(WHAT YOU NEED TO DO) Pictures should be left out while the data beneath this task is written out word for word.

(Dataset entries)

____________

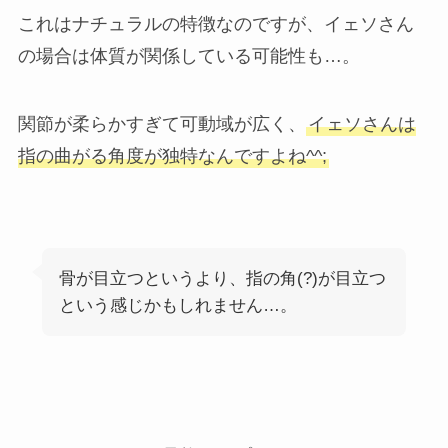
これはナチュラルの特徴なのですが、イェソさん
の場合は体質が関係している可能性も…。
関節が柔らかすぎて可動域が広く、
イェソさんは
指の曲がる角度が独特なんですよね^^;
骨が目立つというより、指の角(?)が目立つ
という感じかもしれません…。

____________

(ANSWER BELOW)
これはナチュラルの特徴なのですが、イェソさん
の場合は体質が関係している可能性も…。
関節が柔らかすぎて可動域が広く、
イェソさんは
指の曲がる角度が独特なんですよね^^;
骨が目立つというより、指の角(?)が目立つ
という感じかもしれません…。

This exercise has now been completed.